Asked why he had to go after sustaining the injuries, he said the life of the woman in labour and the child were of concern to him, adding that was why he had to still go in spite of the pain he was going through after falling from the bridge.
Indeed, the TBAs work, as voluntary as it is, is not an easy task at all, as very often their time, efforts, sacrifices and risk to respond to the calls at odd hours is not compensated.
Answering how challenging the work is, Papa Dogo confirms that “the work is not easy at all”, noting that they are yet to receive any form of motivation for the work they were doing.
Madam Princila Asor Frimpong, Public Health Midwife, in-charge of the Reproductive Child Health (RCH) Unit at the St. Elizabeth Hospital described as impeccable the roles Papa Dogo and other TBAs who received training from surrounding towns and villages were contributing with regards to skilled deliveries.
She together with some midwives at the RCH Unit confirmed increased referrals of pregnant women to the Hospitals by the TBAs, who also accompany the pregnant women in labour to the hospital. The midwives also acknowledged the TBAs efforts in educating the pregnant women about the need to attend antenatal clinics, which according to reports has soared.
“Papa Dogo and the other TBAs are doing well as they have taken more active interest in the welfare of the expectant mothers and their infants, with their (TBAs) regular visitations, sensitization on appropriate diet and care expectant mothers and lactating mothers ought to take” Madam Frimpong added.
Touching on the eye opening experience the 14-day training offered him in areas of infection prevention during emergency deliveries, Papa Dogo suggested the replication of the training throughout the country to educate, sensitize and make TBAs help in enhancing skilled and safe deliveries in the country.
He called on the government and stakeholders to consider ways of supporting the TBAs to collaborate more effectively with health facilities to ensure more safe deliveries and reduce maternal mortality.
In a similar development, 80-year old Nayina Komoa, another male TBA at Kulgona a village of about 13 kilometers from Nalerigu in the East Mamprusi District of the Northern Region also recounted his experience as a TBA for the past 50years, and having delivered hundreds of babies, including 17 of his 20 children.

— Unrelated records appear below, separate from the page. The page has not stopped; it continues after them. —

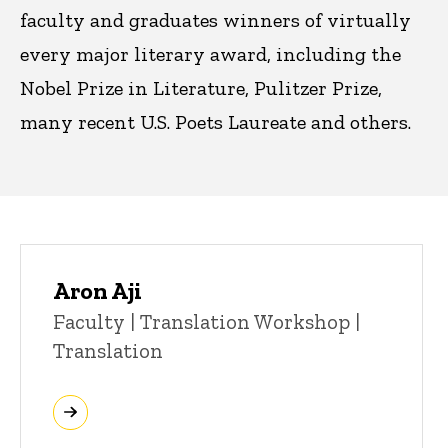
faculty and graduates winners of virtually
every major literary award, including the
Nobel Prize in Literature, Pulitzer Prize,
many recent U.S. Poets Laureate and others.
Aron Aji
Title/Position
Faculty | Translation Workshop |
Translation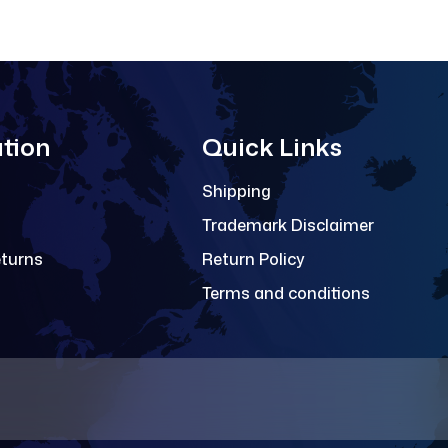
tion
Quick Links
Shipping
Trademark Disclaimer
eturns
Return Policy
Terms and conditions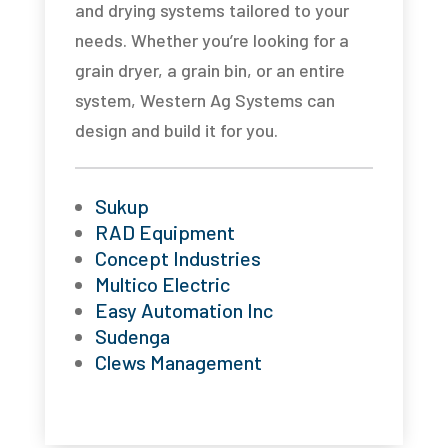
and drying systems tailored to your
needs. Whether you’re looking for a
grain dryer, a grain bin, or an entire
system, Western Ag Systems can
design and build it for you.
Sukup
RAD Equipment
Concept Industries
Multico Electric
Easy Automation Inc
Sudenga
Clews Management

Hitherto the recent training he received together with 35 TBAs in the catchment area of the Baptist Medical Centre at Nalerigu in March 2014, he faced challenges in performing deliveries, with breech birth presentations and other complications.
Speaking through an interpreter, Nayina stated how beneficial the training has been to him and even demonstrated how to perform emergency deliveries, and also ensure infection prevention as well as refer pregnant women to the hospital.
Mr. Nelson Manduaya, in-charge of the Public Health Unit of the Baptist Medical Centre commended Nayina and other TBAs were doing and even confirmed an increase in referral from Nayina to the Hospital.
Like Papa Dogo, Nayina who is also a Traditional Medical Practitioner (TMP) said he learned the act of performing deliveries from his late grandfather and his mother who were conducting deliveries then.
Describing the 14-day training programme for the TBAs as an eye opener, Nayina commended the organizers seeing the need to educate them for them to collaborate to enhance skilled deliveries, and called for the training to be expanded and replicated to train more TBAs.
Nayina who is also a farmer said as part his work as a TBA he organizes regular meetings among TBAs from 13 surrounding communities to share ideas on their work at their level and discuss pertinent issues relating to their work.
He also expressed the concern that the women who were delivered do not pay anything, and urged the husbands to support the TBAs for the efforts they make.
There is no doubt age is telling on Papa Dogo and Nayina who are appealing for the training of more TBAs to support and gradually take over from them, when they are no longer there.